Yet another blog about software development

My thoughts about {Golang,Java,Cassandra,Docker,any-buzzword-here}

Application monitoring is your friend so let me tell you the story.

by Adam Jędro. Categories: programming Tags: monitoring / alerting / opentsdb / grafana / scollector / newrelic
Share this post on: Facebook LinkedIn Twitter

The story: When and why I understood that monitoring matters.

You can’t improve if you don’t measure

I have heard this sentence many times. After some time I understood that it is not just a random statement… but let me start from the beginning.

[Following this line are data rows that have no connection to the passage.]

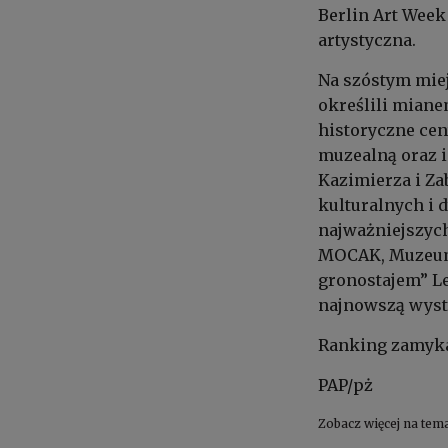
Berlin Art Week 
artystyczna.
Na szóstym mie
określili miane
historyczne cen
muzealną oraz i
Kazimierza i Z
kulturalnych i
najważniejszyc
MOCAK, Muzeum 
gronostajem” L
najnowszą wysta
Ranking zamyka
PAP/pż
Zobacz więcej na tem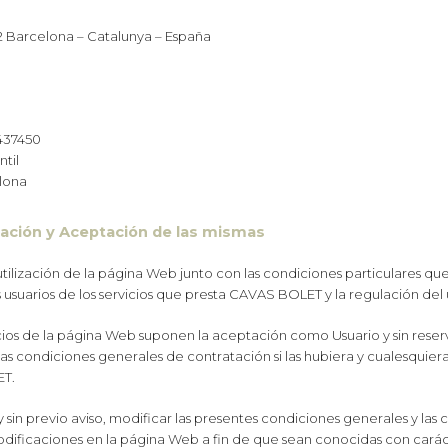
2 Barcelona – Catalunya – España
8437450
til
elona
zación y Aceptación de las mismas
tilización de la página Web junto con las condiciones particulares q
os usuarios de los servicios que presta CAVAS BOLET y la regulación del
vicios de la página Web suponen la aceptación como Usuario y sin reserv
las condiciones generales de contratación si las hubiera y cualesquier
ET.
previo aviso, modificar las presentes condiciones generales y las c
odificaciones en la página Web a fin de que sean conocidas con caráct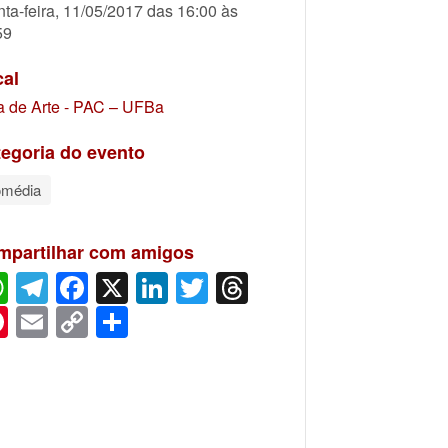
nta-feira, 11/05/2017 das 16:00 às
59
cal
a de Arte - PAC – UFBa
egoria do evento
média
mpartilhar com amigos
WhatsApp
Telegram
Facebook
X
LinkedIn
Twitter
Threads
Pinterest
Email
Copy
Share
Link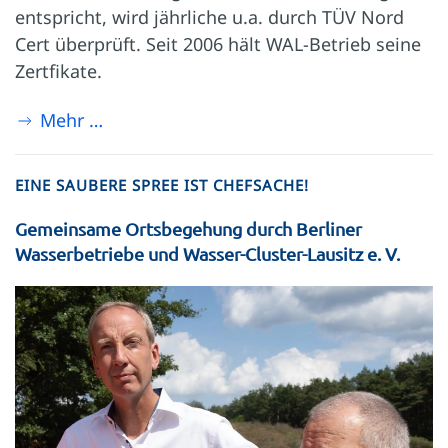
entspricht, wird jährliche u.a. durch TÜV Nord
Cert überprüft. Seit 2006 hält WAL-Betrieb seine
Zertfikate.
Mehr …
EINE SAUBERE SPREE IST CHEFSACHE!
Gemeinsame Ortsbegehung durch Berliner
Wasserbetriebe und Wasser-Cluster-Lausitz e. V.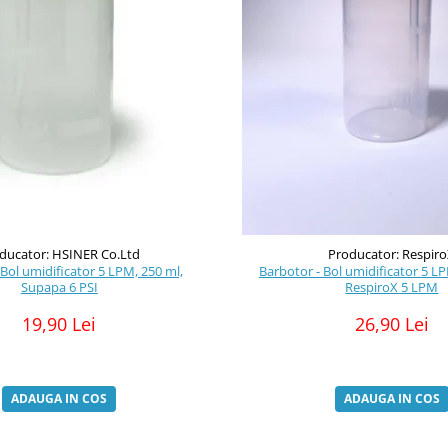
ducator: HSINER Co.Ltd
Producator: Respir
 Bol umidificator 5 LPM, 250 ml,
Barbotor - Bol umidificator 5 LP
Supapa 6 PSI
RespiroX 5 LPM
19,90 Lei
26,90 Lei
ADAUGA IN COS
ADAUGA IN COS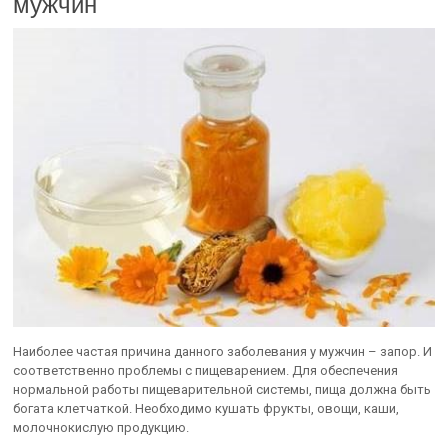
мужчин
Наиболее частая причина данного заболевания у мужчин – запор. И
соответственно проблемы с пищеварением. Для обеспечения
нормальной работы пищеварительной системы, пища должна быть
богата клетчаткой. Необходимо кушать фрукты, овощи, каши,
молочнокислую продукцию.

After six months in my current company I was asked to be a technical owner of two services, not critical but quite important ones. One of them was in the middle of a development cycle. It means that every production outage, customer problem, deployment and build issue or just a question will land on my desk or my Jira board. Simply I was dealing with lots of things at once.

People often came to my desk and asked:

Hey Adam, is XYZ service working on SJC DC?

I am doing capacity planning. Could you provide metrics and thresholds?

Alerts fired. What the hell is going on?

Without proper monitoring and alerting I wasn’t able to answer these questions. I was lucky that one of the services had already implemented monitoring through Graphite. It’s crucial to understand what your system does but without proper monitoring it’s not possible.

Problem

Alerts fired. What the hell is going on?

Few weeks ago I was able to trace down an issue with events processing pipeline by watching only on dashboard without even access to server.
When on the Monday morning I sat at my desk and opened my computer I saw a few emails sent by Nagios telling me that the number of unprocessed events is above the limit. When I opened the dashboard I saw the following:
* Errors number is steady and very low
* Application is consuming messages (RabbitMQ as queue in this case)
* Application is processing 4 (!!!) events per second but norm is over 1.5k per second
* Queue of unprocessed events is growing rapidly. This means that we can just kill our RabbitMQ instance by not pulling down messages. (let me ignore backpressure topic here)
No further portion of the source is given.